═════ Exercise data

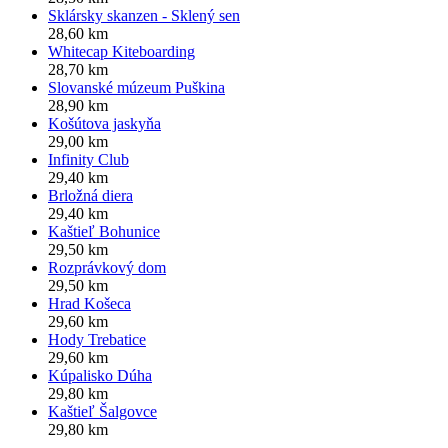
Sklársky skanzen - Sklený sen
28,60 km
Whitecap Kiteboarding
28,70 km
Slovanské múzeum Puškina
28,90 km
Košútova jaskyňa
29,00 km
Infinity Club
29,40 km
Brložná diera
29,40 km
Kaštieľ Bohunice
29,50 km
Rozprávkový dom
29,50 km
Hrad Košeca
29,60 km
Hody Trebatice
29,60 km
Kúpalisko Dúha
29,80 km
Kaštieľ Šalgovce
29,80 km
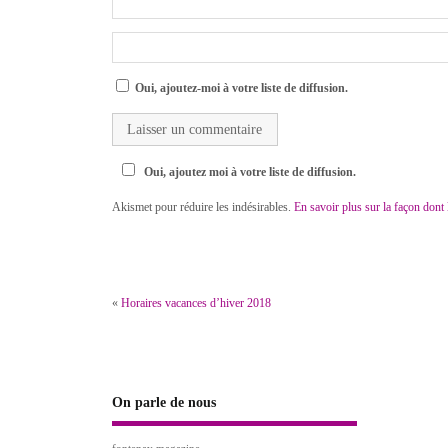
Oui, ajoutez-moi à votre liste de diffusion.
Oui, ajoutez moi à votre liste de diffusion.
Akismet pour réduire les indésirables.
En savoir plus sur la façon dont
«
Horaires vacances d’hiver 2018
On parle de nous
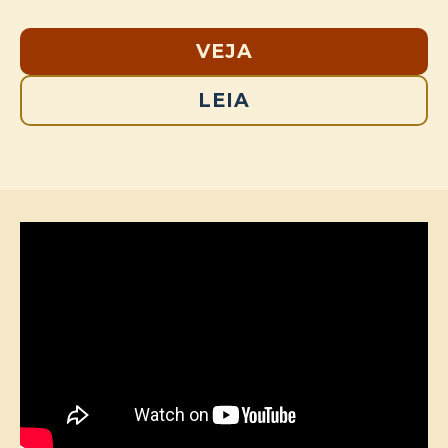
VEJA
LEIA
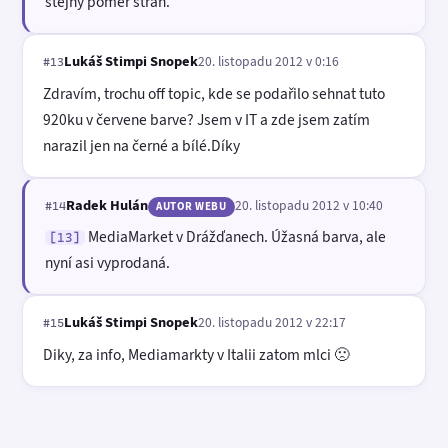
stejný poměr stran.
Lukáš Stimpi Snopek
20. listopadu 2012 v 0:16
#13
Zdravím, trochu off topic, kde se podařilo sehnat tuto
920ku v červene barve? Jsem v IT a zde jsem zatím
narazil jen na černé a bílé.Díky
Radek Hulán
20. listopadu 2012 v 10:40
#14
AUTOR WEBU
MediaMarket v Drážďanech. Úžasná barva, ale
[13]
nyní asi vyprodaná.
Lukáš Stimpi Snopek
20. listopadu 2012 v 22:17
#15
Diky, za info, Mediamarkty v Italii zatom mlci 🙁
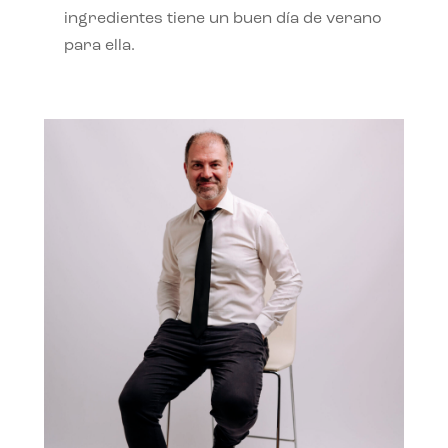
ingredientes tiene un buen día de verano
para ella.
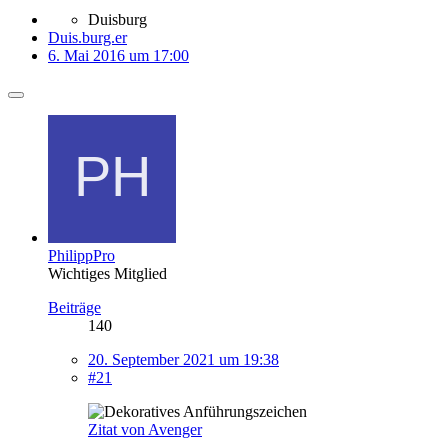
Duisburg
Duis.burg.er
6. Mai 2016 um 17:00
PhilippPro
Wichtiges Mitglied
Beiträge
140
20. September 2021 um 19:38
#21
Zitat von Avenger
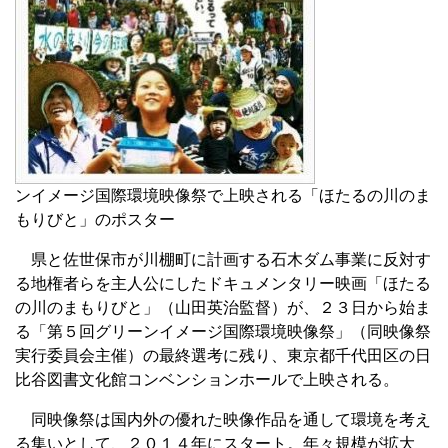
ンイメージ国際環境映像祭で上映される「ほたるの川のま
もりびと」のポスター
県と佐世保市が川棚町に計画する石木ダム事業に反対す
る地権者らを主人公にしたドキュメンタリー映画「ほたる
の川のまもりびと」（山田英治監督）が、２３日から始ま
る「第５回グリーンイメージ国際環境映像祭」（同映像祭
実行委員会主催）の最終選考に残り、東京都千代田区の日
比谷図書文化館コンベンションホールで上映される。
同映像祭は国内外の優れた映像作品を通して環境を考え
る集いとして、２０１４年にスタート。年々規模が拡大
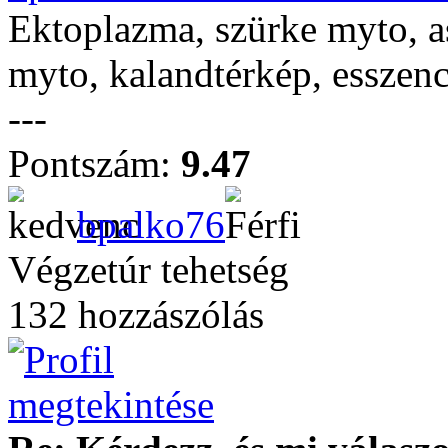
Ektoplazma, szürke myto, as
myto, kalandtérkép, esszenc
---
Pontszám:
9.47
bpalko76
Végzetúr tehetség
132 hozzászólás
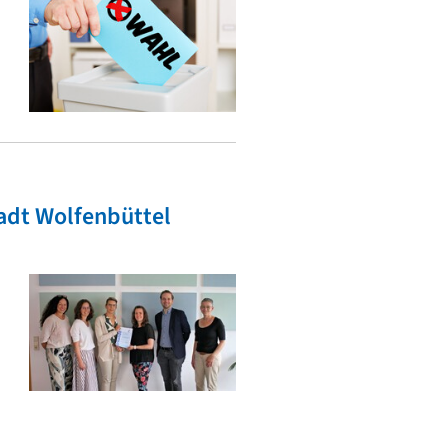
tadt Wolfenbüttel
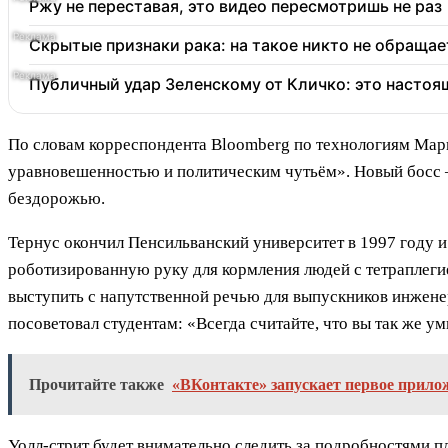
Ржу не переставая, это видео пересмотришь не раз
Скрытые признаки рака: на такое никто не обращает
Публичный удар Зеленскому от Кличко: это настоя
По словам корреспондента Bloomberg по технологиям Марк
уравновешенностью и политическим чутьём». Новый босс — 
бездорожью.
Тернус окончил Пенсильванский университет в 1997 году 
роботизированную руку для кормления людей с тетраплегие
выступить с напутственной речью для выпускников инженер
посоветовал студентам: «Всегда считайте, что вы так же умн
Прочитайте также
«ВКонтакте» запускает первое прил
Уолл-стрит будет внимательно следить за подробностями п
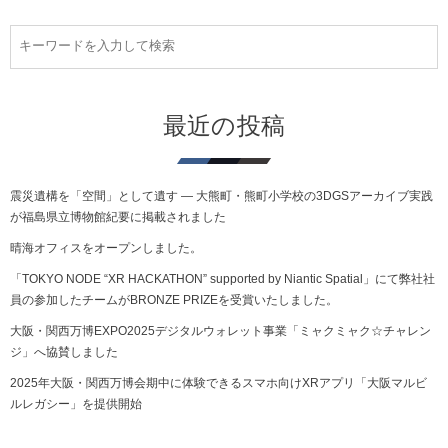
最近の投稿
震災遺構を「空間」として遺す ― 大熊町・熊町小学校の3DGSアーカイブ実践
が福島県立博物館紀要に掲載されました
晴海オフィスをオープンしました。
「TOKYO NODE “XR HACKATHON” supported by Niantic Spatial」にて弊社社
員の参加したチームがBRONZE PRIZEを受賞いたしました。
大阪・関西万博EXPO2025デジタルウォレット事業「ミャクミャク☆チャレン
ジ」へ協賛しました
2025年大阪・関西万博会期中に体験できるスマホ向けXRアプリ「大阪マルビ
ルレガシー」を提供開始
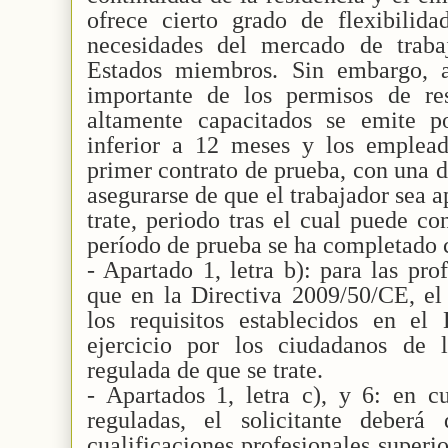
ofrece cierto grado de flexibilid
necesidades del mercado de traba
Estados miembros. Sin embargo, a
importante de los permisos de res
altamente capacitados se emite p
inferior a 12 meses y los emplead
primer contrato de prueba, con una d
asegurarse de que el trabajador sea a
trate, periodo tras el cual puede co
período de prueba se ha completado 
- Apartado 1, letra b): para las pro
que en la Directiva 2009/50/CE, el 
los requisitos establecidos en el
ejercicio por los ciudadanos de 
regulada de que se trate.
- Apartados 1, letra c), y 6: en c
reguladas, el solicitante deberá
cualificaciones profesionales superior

══════════
═════ Exercise data

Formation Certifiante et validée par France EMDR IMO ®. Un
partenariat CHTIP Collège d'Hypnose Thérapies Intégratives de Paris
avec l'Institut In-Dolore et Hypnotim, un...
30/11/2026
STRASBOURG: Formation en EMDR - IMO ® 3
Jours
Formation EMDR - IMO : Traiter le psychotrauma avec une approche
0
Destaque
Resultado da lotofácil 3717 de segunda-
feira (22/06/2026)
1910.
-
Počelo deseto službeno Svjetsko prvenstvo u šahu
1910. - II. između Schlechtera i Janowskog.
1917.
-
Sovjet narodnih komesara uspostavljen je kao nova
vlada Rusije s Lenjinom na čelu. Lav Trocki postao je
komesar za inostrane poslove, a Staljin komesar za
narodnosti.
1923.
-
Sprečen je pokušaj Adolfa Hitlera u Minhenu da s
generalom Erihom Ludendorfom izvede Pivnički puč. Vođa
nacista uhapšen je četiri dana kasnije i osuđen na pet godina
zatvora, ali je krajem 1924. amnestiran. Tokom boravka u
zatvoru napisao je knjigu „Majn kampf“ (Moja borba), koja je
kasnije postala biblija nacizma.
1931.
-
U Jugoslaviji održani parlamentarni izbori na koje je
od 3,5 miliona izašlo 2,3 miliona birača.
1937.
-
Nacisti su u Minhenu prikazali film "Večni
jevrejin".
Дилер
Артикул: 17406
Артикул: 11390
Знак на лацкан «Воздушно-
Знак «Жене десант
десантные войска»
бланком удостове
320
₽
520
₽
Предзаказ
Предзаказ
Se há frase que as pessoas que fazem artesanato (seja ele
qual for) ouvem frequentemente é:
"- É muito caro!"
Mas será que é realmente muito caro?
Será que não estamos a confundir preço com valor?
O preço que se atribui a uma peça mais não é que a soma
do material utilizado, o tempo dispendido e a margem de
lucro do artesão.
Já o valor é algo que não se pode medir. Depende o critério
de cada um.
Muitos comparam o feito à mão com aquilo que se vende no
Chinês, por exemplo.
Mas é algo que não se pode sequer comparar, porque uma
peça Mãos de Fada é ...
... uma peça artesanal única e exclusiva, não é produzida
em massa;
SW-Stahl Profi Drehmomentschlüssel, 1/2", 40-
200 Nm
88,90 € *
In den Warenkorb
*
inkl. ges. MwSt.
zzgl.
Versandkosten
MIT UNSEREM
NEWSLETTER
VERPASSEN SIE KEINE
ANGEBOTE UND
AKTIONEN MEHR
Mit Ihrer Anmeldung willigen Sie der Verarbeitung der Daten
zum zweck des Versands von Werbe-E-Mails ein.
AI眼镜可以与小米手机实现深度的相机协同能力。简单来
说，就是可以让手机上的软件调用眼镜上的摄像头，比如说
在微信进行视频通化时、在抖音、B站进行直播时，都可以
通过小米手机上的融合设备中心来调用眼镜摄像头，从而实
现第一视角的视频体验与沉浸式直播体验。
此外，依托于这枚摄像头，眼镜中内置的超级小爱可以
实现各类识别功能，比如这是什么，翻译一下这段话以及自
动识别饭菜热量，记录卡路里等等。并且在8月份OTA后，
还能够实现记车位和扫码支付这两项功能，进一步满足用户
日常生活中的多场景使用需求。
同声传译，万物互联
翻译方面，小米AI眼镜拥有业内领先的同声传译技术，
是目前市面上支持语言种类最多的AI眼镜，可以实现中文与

══════════
═════ Exercise data

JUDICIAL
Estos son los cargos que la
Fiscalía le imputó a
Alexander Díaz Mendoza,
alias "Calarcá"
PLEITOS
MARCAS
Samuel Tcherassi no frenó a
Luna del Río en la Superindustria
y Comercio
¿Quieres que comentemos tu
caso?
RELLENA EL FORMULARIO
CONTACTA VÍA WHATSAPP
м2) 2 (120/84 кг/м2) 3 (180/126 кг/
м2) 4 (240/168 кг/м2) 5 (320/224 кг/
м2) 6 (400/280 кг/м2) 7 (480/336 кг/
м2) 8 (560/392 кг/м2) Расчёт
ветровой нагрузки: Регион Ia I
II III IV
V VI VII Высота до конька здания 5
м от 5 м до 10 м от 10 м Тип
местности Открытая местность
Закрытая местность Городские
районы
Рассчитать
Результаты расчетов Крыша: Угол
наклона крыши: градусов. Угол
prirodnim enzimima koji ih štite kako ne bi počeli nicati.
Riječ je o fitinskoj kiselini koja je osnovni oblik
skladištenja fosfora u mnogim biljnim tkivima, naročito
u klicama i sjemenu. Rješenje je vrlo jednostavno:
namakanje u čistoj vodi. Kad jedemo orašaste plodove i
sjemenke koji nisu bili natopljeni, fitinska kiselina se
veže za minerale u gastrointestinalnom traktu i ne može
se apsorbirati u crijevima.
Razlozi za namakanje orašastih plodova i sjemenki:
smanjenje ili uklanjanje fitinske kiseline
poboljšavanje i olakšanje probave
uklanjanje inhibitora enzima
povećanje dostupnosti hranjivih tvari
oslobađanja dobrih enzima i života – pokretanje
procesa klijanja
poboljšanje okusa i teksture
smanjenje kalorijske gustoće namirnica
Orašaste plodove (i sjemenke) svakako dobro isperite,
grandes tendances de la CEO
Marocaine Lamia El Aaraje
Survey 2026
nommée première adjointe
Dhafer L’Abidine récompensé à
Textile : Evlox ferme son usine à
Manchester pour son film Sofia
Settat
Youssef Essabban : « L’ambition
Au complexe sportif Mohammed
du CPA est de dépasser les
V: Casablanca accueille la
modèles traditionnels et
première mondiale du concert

══════════

* Task details
All that is needed is the exact run of lines above from the line containing "nacista uhapšen je" through the line containing "U Jugoslaviji održani", both of them included.

* Result of this exercise
nacista uhapšen je četiri dana kasnije i osuđen na pet godina
zatvora, ali je krajem 1924. amnestiran. Tokom boravka u
zatvoru napisao je knjigu „Majn kampf“ (Moja borba), koja je
kasnije postala biblija nacizma.
1931.
-
U Jugoslaviji održani parlamentarni izbori na koje je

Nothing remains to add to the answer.